Digital Literacies: Texts, Knowledge and Power in Higher Education

Goodfellow, Robin (2008). Digital Literacies: Texts, Knowledge and Power in Higher Education. In: Solly, Martin; Conoscenti, Michelangelo and Campagna, Sandra eds. Verbal/Visual Narrative Texts in Higher Education. Linguistic Insights: Studies in Language and Communication (80). Bern: Peter Lang, pp. 135–151.

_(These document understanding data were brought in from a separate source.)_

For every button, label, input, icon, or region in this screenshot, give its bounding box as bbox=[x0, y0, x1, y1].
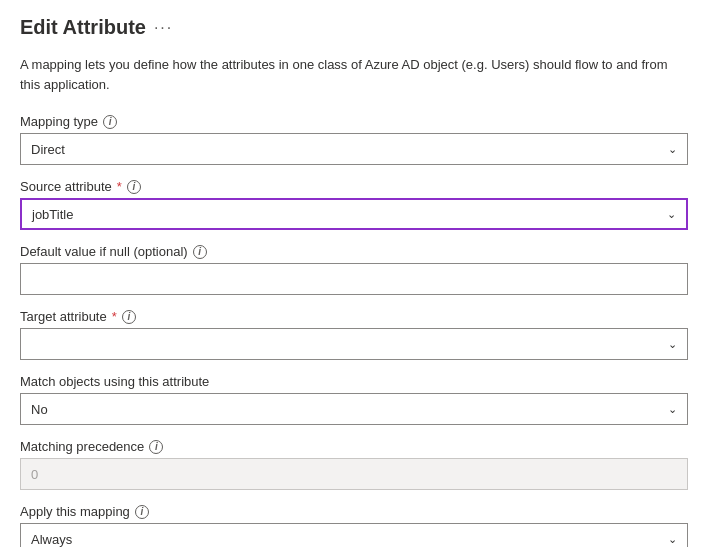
matching-precedence-input bbox=[20, 458, 688, 490]
source-attribute-select[interactable]: jobTitle ⌄ bbox=[20, 198, 688, 230]
source-attribute-group: Source attribute * i jobTitle ⌄ bbox=[20, 179, 688, 230]
match-objects-group: Match objects using this attribute No ⌄ bbox=[20, 374, 688, 425]
apply-mapping-chevron-icon: ⌄ bbox=[668, 533, 677, 546]
page-header: Edit Attribute ··· bbox=[20, 16, 688, 39]
match-objects-select[interactable]: No ⌄ bbox=[20, 393, 688, 425]
mapping-type-select[interactable]: Direct ⌄ bbox=[20, 133, 688, 165]
mapping-type-value: Direct bbox=[31, 142, 65, 157]
target-attribute-select[interactable]: ⌄ bbox=[20, 328, 688, 360]
default-value-info-icon[interactable]: i bbox=[193, 245, 207, 259]
matching-precedence-group: Matching precedence i bbox=[20, 439, 688, 490]
target-attribute-chevron-icon: ⌄ bbox=[668, 338, 677, 351]
match-objects-label: Match objects using this attribute bbox=[20, 374, 688, 389]
source-attribute-chevron-icon: ⌄ bbox=[667, 208, 676, 221]
matching-precedence-info-icon[interactable]: i bbox=[149, 440, 163, 454]
target-attribute-group: Target attribute * i ⌄ bbox=[20, 309, 688, 360]
target-attribute-label: Target attribute * i bbox=[20, 309, 688, 324]
apply-mapping-select[interactable]: Always ⌄ bbox=[20, 523, 688, 547]
default-value-label: Default value if null (optional) i bbox=[20, 244, 688, 259]
default-value-input[interactable] bbox=[20, 263, 688, 295]
matching-precedence-label: Matching precedence i bbox=[20, 439, 688, 454]
mapping-type-group: Mapping type i Direct ⌄ bbox=[20, 114, 688, 165]
mapping-type-label: Mapping type i bbox=[20, 114, 688, 129]
apply-mapping-info-icon[interactable]: i bbox=[135, 505, 149, 519]
match-objects-chevron-icon: ⌄ bbox=[668, 403, 677, 416]
mapping-type-chevron-icon: ⌄ bbox=[668, 143, 677, 156]
source-attribute-info-icon[interactable]: i bbox=[127, 180, 141, 194]
mapping-type-info-icon[interactable]: i bbox=[103, 115, 117, 129]
page-title: Edit Attribute bbox=[20, 16, 146, 39]
apply-mapping-value: Always bbox=[31, 532, 72, 547]
apply-mapping-group: Apply this mapping i Always ⌄ bbox=[20, 504, 688, 547]
default-value-group: Default value if null (optional) i bbox=[20, 244, 688, 295]
source-attribute-required: * bbox=[117, 179, 122, 194]
source-attribute-label: Source attribute * i bbox=[20, 179, 688, 194]
target-attribute-required: * bbox=[112, 309, 117, 324]
source-attribute-value: jobTitle bbox=[32, 207, 73, 222]
apply-mapping-label: Apply this mapping i bbox=[20, 504, 688, 519]
target-attribute-info-icon[interactable]: i bbox=[122, 310, 136, 324]
more-options-icon[interactable]: ··· bbox=[154, 19, 173, 37]
match-objects-value: No bbox=[31, 402, 48, 417]
page-description: A mapping lets you define how the attrib… bbox=[20, 55, 688, 94]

URL: http://www.peterlang.com/index.cfm?event=cmp.ccc.s...

Abstract

I have argued that there is a power struggle going on in Higher Education that exemplifies the ideological struggle critical discourse analysts have claimed exists at all levels of the use of language and the production of texts. This struggle has at stake the role of higher education in teaching people to reflect critically on the power relations that shape all our lives, and the role of digital literacy practices in both the construction and critique of these relations. I have suggested that the struggle works through into teaching and learning in the university via parallel shifts: in the curriculum – away from disciplinary knowledge production and towards professional practice; in pedagogy - away from teaching and towards the management of learning; and in textual communication – away from print and towards electronic text. These shifts come together in the rapidly expanding practices of e-learning. I argued that digital literacy practices emerging out of the social relations of the internet and being absorbed into university teaching and learning, were becoming both a site for and a stake in the struggle for the role of critique. To illustrate this I discussed digital texts produced by groups of professional learners at the Open University, and I concluded that whilst digital practices might undermine academic critique of professional practice, they could become a means of transforming that practice. Transformation without critique, however, is unlikely to redress inequalities in power in higher education, and what is required is a marriage of academic and digital literacies and a new will to contest the ownership of university pedagogical practice.